──────── RECORDS FOR THE TASK
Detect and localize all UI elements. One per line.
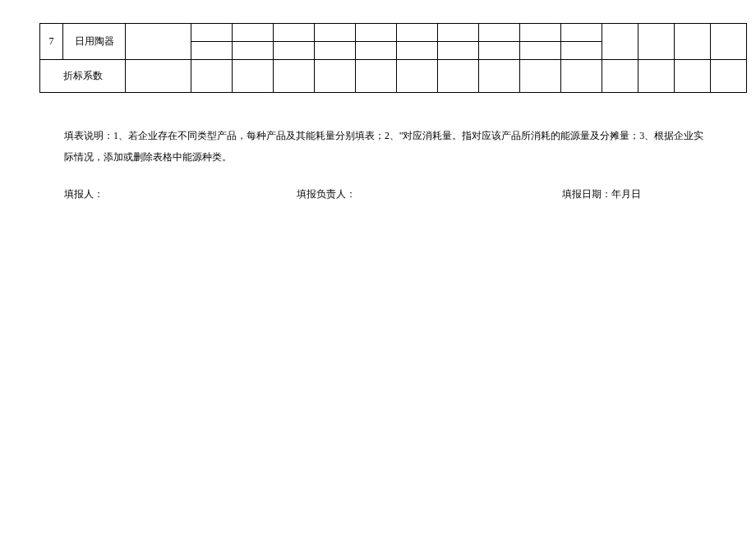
cell-row7-c3	[126, 24, 191, 60]
data-table: 7 日用陶器	[39, 23, 747, 93]
table-row-7-top: 7 日用陶器	[40, 24, 747, 42]
cell-row7a-c6	[274, 24, 315, 42]
cell-row7b-c7	[315, 42, 356, 60]
cell-total-c11	[479, 60, 520, 93]
cell-row7a-c12	[520, 24, 561, 42]
cell-row7b-c8	[356, 42, 397, 60]
cell-row7b-c9	[397, 42, 438, 60]
cell-row7-name: 日用陶器	[63, 24, 126, 60]
cell-row7b-c13	[561, 42, 602, 60]
cell-row7b-c4	[191, 42, 233, 60]
cell-total-c12	[520, 60, 561, 93]
cell-row7a-c8	[356, 24, 397, 42]
cell-total-c15	[638, 60, 675, 93]
cell-total-c13	[561, 60, 602, 93]
cell-total-c10	[438, 60, 479, 93]
cell-row7-c17	[711, 24, 747, 60]
cell-total-label: 折标系数	[40, 60, 126, 93]
cell-row7b-c11	[479, 42, 520, 60]
cell-total-c5	[233, 60, 274, 93]
cell-row7a-c7	[315, 24, 356, 42]
table-row-total: 折标系数	[40, 60, 747, 93]
cell-row7a-c13	[561, 24, 602, 42]
cell-row7-c15	[638, 24, 675, 60]
cell-total-c7	[315, 60, 356, 93]
cell-total-c14	[602, 60, 638, 93]
filler-person-label: 填报人：	[64, 187, 294, 201]
cell-row7a-c9	[397, 24, 438, 42]
cell-row7b-c12	[520, 42, 561, 60]
cell-total-c16	[675, 60, 711, 93]
cell-row7a-c4	[191, 24, 233, 42]
cell-total-c4	[191, 60, 233, 93]
cell-row7-num: 7	[40, 24, 63, 60]
cell-row7b-c6	[274, 42, 315, 60]
filler-row: 填报人： 填报负责人： 填报日期：年月日	[64, 187, 705, 201]
table-container: 7 日用陶器	[39, 23, 717, 93]
filler-date-label: 填报日期：年月日	[562, 187, 641, 201]
cell-total-c9	[397, 60, 438, 93]
cell-row7b-c5	[233, 42, 274, 60]
cell-total-c8	[356, 60, 397, 93]
cell-row7b-c10	[438, 42, 479, 60]
cell-row7a-c11	[479, 24, 520, 42]
cell-total-c17	[711, 60, 747, 93]
cell-row7a-c10	[438, 24, 479, 42]
cell-total-c6	[274, 60, 315, 93]
filler-responsible-label: 填报负责人：	[297, 187, 560, 201]
cell-row7a-c5	[233, 24, 274, 42]
notes-text: 填表说明：1、若企业存在不同类型产品，每种产品及其能耗量分别填表；2、''对应消…	[64, 125, 705, 168]
cell-total-c3	[126, 60, 191, 93]
cell-row7-c16	[675, 24, 711, 60]
cell-row7-c14	[602, 24, 638, 60]
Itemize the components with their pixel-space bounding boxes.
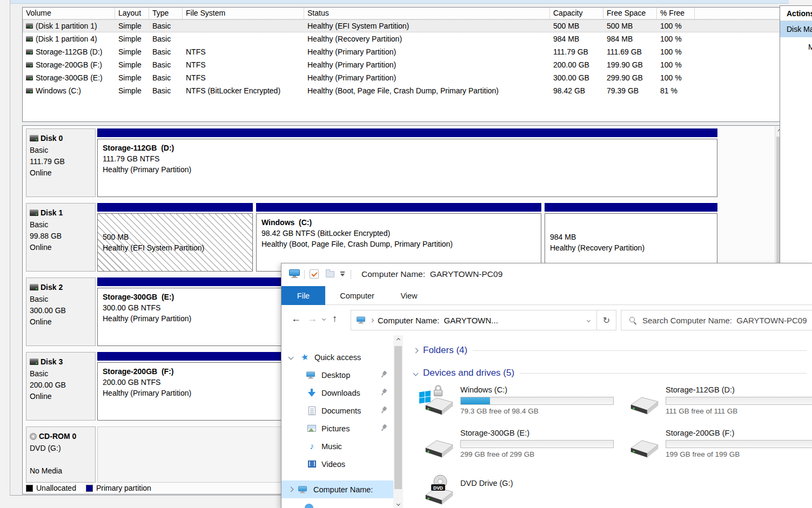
quick-access-star-icon: ★ — [300, 351, 310, 363]
volume-layout: Simple — [115, 73, 149, 82]
drive-icon-windows-bitlocker — [418, 385, 460, 423]
column-header-type[interactable]: Type — [149, 8, 183, 19]
volume-row-storage-200gb[interactable]: Storage-200GB (F:) Simple Basic NTFS Hea… — [23, 58, 786, 71]
sidebar-item-downloads[interactable]: Downloads — [281, 384, 393, 402]
partition-windows-c[interactable]: Windows (C:) 98.42 GB NTFS (BitLocker En… — [256, 203, 541, 272]
drive-name: Storage-300GB (E:) — [460, 429, 623, 437]
disk-3-label[interactable]: Disk 3 Basic 200.00 GB Online — [26, 352, 96, 421]
volume-status: Healthy (Boot, Page File, Crash Dump, Pr… — [304, 86, 550, 95]
drive-tile-dvd-g[interactable]: DVD DVD Drive (G:) — [418, 471, 623, 508]
tab-file[interactable]: File — [281, 286, 325, 305]
breadcrumb-chevron-icon[interactable] — [370, 318, 374, 322]
sidebar-item-music[interactable]: ♪ Music — [281, 437, 393, 455]
tab-view[interactable]: View — [396, 286, 422, 305]
sidebar-item-pictures[interactable]: Pictures — [281, 419, 393, 437]
group-header-folders[interactable]: Folders (4) — [414, 345, 807, 356]
drive-tile-storage-300gb[interactable]: Storage-300GB (E:) 299 GB free of 299 GB — [418, 428, 623, 466]
volume-status: Healthy (Primary Partition) — [304, 73, 550, 82]
navigation-scrollbar[interactable] — [393, 335, 403, 508]
disk-icon — [30, 284, 38, 290]
sidebar-item-documents[interactable]: Documents — [281, 402, 393, 419]
disk-size: 300.00 GB — [30, 305, 92, 316]
address-bar[interactable]: Computer Name: GARYTOWN... — [351, 310, 597, 330]
drive-tile-storage-200gb[interactable]: Storage-200GB (F:) 199 GB free of 199 GB — [623, 428, 812, 466]
column-header-free-space[interactable]: Free Space — [603, 8, 657, 19]
partition-efi-system[interactable]: 500 MB Healthy (EFI System Partition) — [97, 203, 253, 272]
tab-computer[interactable]: Computer — [335, 286, 379, 305]
pin-icon — [379, 423, 388, 433]
search-placeholder-text[interactable]: Search Computer Name: GARYTOWN-PC09 — [642, 316, 807, 325]
customize-quick-access-toolbar-icon[interactable] — [340, 272, 345, 277]
column-header-capacity[interactable]: Capacity — [550, 8, 603, 19]
group-label[interactable]: Folders (4) — [423, 345, 467, 356]
sidebar-item-videos[interactable]: Videos — [281, 455, 393, 473]
sidebar-item-label: Documents — [321, 407, 361, 415]
group-collapsed-chevron-icon[interactable] — [413, 348, 419, 353]
refresh-button[interactable]: ↻ — [597, 310, 616, 330]
collapse-chevron-icon[interactable] — [288, 355, 294, 360]
search-box[interactable]: Search Computer Name: GARYTOWN-PC09 — [621, 310, 812, 330]
disk-size: 111.79 GB — [30, 156, 92, 167]
disk-1-label[interactable]: Disk 1 Basic 99.88 GB Online — [26, 203, 96, 272]
volume-pct-free: 100 % — [657, 22, 695, 30]
up-button[interactable]: ↑ — [332, 313, 337, 324]
partition-storage-112gb[interactable]: Storage-112GB (D:) 111.79 GB NTFS Health… — [97, 128, 717, 197]
quick-access-folder-icon[interactable] — [326, 271, 334, 277]
address-location-text[interactable]: Computer Name: GARYTOWN... — [378, 316, 498, 325]
volume-type: Basic — [149, 35, 183, 43]
address-dropdown-icon[interactable] — [587, 318, 590, 322]
partition-detail: 98.42 GB NTFS (BitLocker Encrypted) — [261, 228, 536, 239]
column-header-pct-free[interactable]: % Free — [657, 8, 695, 19]
partition-recovery[interactable]: 984 MB Healthy (Recovery Partition) — [545, 203, 717, 272]
cdrom-name: CD-ROM 0 — [39, 432, 76, 441]
volume-table-header: Volume Layout Type File System Status Ca… — [23, 8, 786, 19]
drive-tile-windows-c[interactable]: Windows (C:) 79.3 GB free of 98.4 GB — [418, 385, 623, 423]
partition-health: Healthy (EFI System Partition) — [103, 242, 247, 253]
volume-free: 984 MB — [603, 35, 657, 43]
volume-row-storage-300gb[interactable]: Storage-300GB (E:) Simple Basic NTFS Hea… — [23, 71, 786, 84]
forward-button[interactable]: → — [307, 313, 317, 324]
sidebar-item-quick-access[interactable]: ★ Quick access — [281, 348, 393, 366]
scrollbar-thumb[interactable] — [394, 346, 402, 489]
volume-row-storage-112gb[interactable]: Storage-112GB (D:) Simple Basic NTFS Hea… — [23, 45, 786, 58]
volume-fs: NTFS — [183, 60, 304, 69]
volume-layout: Simple — [115, 48, 149, 56]
explorer-titlebar[interactable]: Computer Name: GARYTOWN-PC09 — [281, 263, 812, 286]
disk-status: Online — [30, 316, 92, 328]
scroll-up-icon[interactable] — [393, 335, 403, 344]
disk-status: Online — [30, 167, 92, 179]
group-label[interactable]: Devices and drives (5) — [423, 368, 514, 378]
volume-layout: Simple — [115, 35, 149, 43]
volume-row-disk1-partition1[interactable]: (Disk 1 partition 1) Simple Basic Health… — [23, 19, 786, 32]
disk-icon — [30, 135, 38, 141]
volume-icon — [26, 49, 33, 55]
group-header-devices-drives[interactable]: Devices and drives (5) — [414, 368, 807, 378]
capacity-bar-fill — [461, 397, 490, 404]
cdrom-0-label[interactable]: CD-ROM 0 DVD (G:) No Media — [26, 426, 96, 483]
recent-locations-icon[interactable] — [322, 317, 326, 321]
actions-more-actions[interactable]: More Actions — [808, 43, 812, 51]
sidebar-item-label: Music — [321, 442, 342, 451]
volume-row-disk1-partition4[interactable]: (Disk 1 partition 4) Simple Basic Health… — [23, 32, 786, 45]
sidebar-item-computer[interactable]: Computer Name: — [281, 480, 393, 498]
column-header-file-system[interactable]: File System — [183, 8, 304, 19]
column-header-status[interactable]: Status — [304, 8, 550, 19]
volume-type: Basic — [149, 73, 183, 82]
volume-status: Healthy (EFI System Partition) — [304, 22, 550, 30]
column-header-volume[interactable]: Volume — [23, 8, 115, 19]
group-expanded-chevron-icon[interactable] — [413, 370, 419, 376]
volume-row-windows-c[interactable]: Windows (C:) Simple Basic NTFS (BitLocke… — [23, 84, 786, 97]
disk-type: Basic — [30, 294, 92, 305]
sidebar-item-desktop[interactable]: Desktop — [281, 366, 393, 384]
back-button[interactable]: ← — [291, 313, 301, 324]
column-header-layout[interactable]: Layout — [115, 8, 149, 19]
disk-2-label[interactable]: Disk 2 Basic 300.00 GB Online — [26, 277, 96, 346]
actions-item-disk-management[interactable]: Disk Management — [780, 21, 812, 37]
expand-chevron-icon[interactable] — [288, 487, 294, 492]
scroll-down-icon[interactable] — [393, 499, 403, 508]
quick-access-check-icon[interactable] — [310, 269, 319, 279]
disk-0-label[interactable]: Disk 0 Basic 111.79 GB Online — [26, 128, 96, 197]
this-pc-icon — [289, 269, 300, 278]
sidebar-item-label: Computer Name: — [313, 485, 373, 494]
drive-tile-storage-112gb[interactable]: Storage-112GB (D:) 111 GB free of 111 GB — [623, 385, 812, 423]
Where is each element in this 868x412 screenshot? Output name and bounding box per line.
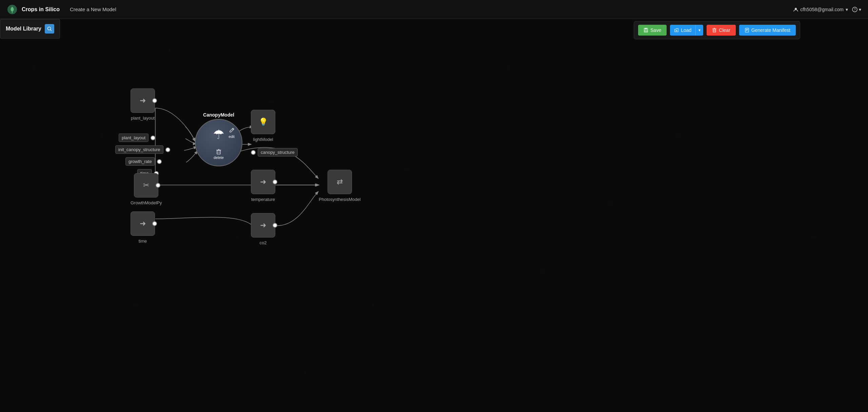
────────────────
WHAT THE TASK ASKS
Go through the material and select each line with the string "NTFS" in it.

RESULT
volume-row-storage-200gb[interactable]: Storage-200GB (F:) Simple Basic NTFS Hea… — [23, 58, 786, 71]
partition-windows-c[interactable]: Windows (C:) 98.42 GB NTFS (BitLocker En… — [256, 203, 541, 272]
partition-storage-112gb[interactable]: Storage-112GB (D:) 111.79 GB NTFS Health… — [97, 128, 717, 197]
partition-detail: 98.42 GB NTFS (BitLocker Encrypted) — [261, 228, 536, 239]
volume-row-storage-300gb[interactable]: Storage-300GB (E:) Simple Basic NTFS Hea… — [23, 71, 786, 84]
volume-row-storage-112gb[interactable]: Storage-112GB (D:) Simple Basic NTFS Hea… — [23, 45, 786, 58]
volume-fs: NTFS — [183, 60, 304, 69]
volume-row-windows-c[interactable]: Windows (C:) Simple Basic NTFS (BitLocke… — [23, 84, 786, 97]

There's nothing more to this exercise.